Plant materials and treatment

The elite rubber tree cultivar CATAS8-79, bred by the Rubber Research Institute of Chinese Academy of Tropical Agricultural Sciences (RRI-CATAS), was used for de novo genome assembly. Fresh young leaves were harvested and stored under low temperature (4 °C) for genome sequencing, BioNano and Hi-C analyses. Seven types of tissues (cambial region, inner bark, virgin tree latex, tapped tree latex, female flower, male flower, and leaves) were harvested and frozen in liquid nitrogen for RNA extraction and transcriptome sequencing.

A total of 335 H. brasiliensis accessions together with one H. spruceana accession were preserved in the field of the National Tropical Plants Germplasm Resource Center-Rubber Tree (Danzhou, Hainan Province) and used for whole genome resequencing. With the aid of cultivar pedigrees, we were able to categorize Hevea cultivars as primary, secondary, ternary, and quaternary clones. Primary clones were the individuals that were directly selected from the seedlings of Wickham germplasms and did not undergo artificial hybridization. They were regarded as the first generation. Secondary clones, regarded as the second generation were the individuals resulting from a cross of two primary clones. Ternary clones were the individuals derived from crosses of a secondary clone with either a primary or another secondary clone and considered as the third generation. Lastly, quaternary clones were the individuals whose parents were a ternary clone and either a primary, secondary, or another ternary clone and considered as the fourth generation. Two hundred and eight of the 335 H. brasiliensis accessions including 93 cultivated and 115 wild germplasms were planted in the field at 3 m spacing in row 7 m apart in 2008. The latex production was measured using a graduated cylinder after latex flow completely stopped. Each accession consisted of three individual trees. The measurement of latex production from three times of tapping were conducted for each individual tree. The others were preserved as epicormic shoots in the field after they were introduced in 1980s. In addition, 285 individuals from seven hybrid segregation populations were planted at 1.5 m apart in rows 3 m apart in fields at the Experimental Station of RRI-CATAS in 2015. The NLR of the multi-hybrid accessions was histologically evaluated19. 25 accessions with more secondary laticifer rings (ML) and 24 accessions with few secondary laticifer rings (FL), as well as five primary clones (PB86, Tian Ren 31-45, Hong Shan 67-15, GT1, Guang Xi 6-68), were used for genotype identification by PCR. The leaves of all selected accessions were harvested for DNA extraction.

Plantlets of rubber tree clone CATAS7-33-97 (also known as ‘Reyan7-33-97’) were grown in a field at the experimental farm of the Chinese Academy of Tropical Agricultural Sciences (CATAS). They were used for experimental morphological study on secondary laticifer differentiation according to the method15. We selected 140 epicormic shoots for treatment at the stem of the second extension unit15. Of these shoots, fifty were treated with water as a negative control and another fifty shoots were treated with 20 μM COR (Sigma, USA) and 10 shoots were treated with mechanical wounding as positive controls. The treatment of interest was the 30 shoots treated with 10, 100, and 500 μM synthetic PSK (ChinaPeptides, China) for each of 10 shoots, respectively. Samples of bark tissue, including the cambial region, were collected from the stem treated with either COR or water for 1 h, 2 h, 1 d, and 3 d after their respective treatments before freezing them in liquid nitrogen for RNA extraction. The samples were collected from 10 shoots at each time interval. Bark samples, including xylem tissue, were collected from the rest of the shoots 10 days after treatments, and then they were fixed in 80% ethanol for cytological observation.
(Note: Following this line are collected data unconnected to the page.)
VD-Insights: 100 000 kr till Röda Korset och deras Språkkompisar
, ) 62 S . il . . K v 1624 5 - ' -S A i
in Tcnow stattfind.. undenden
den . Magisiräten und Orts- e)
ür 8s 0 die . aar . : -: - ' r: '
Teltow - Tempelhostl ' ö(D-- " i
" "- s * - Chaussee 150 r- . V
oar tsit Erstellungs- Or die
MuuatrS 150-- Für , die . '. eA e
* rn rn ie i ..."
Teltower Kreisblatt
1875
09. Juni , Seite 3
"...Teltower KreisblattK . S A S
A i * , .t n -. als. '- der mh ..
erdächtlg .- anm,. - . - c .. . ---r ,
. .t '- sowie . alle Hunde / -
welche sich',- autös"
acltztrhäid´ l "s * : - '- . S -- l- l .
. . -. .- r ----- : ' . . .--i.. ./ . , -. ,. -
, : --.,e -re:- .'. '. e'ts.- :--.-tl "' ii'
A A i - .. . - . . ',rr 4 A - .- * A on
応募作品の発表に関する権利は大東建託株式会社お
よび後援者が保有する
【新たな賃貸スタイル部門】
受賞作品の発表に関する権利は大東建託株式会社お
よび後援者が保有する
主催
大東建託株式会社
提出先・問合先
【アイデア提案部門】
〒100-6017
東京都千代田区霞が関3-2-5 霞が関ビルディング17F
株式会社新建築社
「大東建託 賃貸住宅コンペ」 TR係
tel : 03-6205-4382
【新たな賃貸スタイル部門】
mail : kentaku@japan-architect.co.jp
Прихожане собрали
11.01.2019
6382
Ten-year-old virgin trees of CATAS7-33-97, CATAS8-79, PR107, and regularly tapped trees of CATAS7-33-97 and CATAS8-79 were grown in the field of the experimental farm of the CATAS. Latex samples from virgin trees were collected at the first, fifth and ninth tappings while latex samples from regularly tapped trees were collected two days after being tapped with an S/2 d3 tapping system. The latex samples from 10 trees were combined as one sample and collected on ice for RNA extraction. Three biological replications were conducted.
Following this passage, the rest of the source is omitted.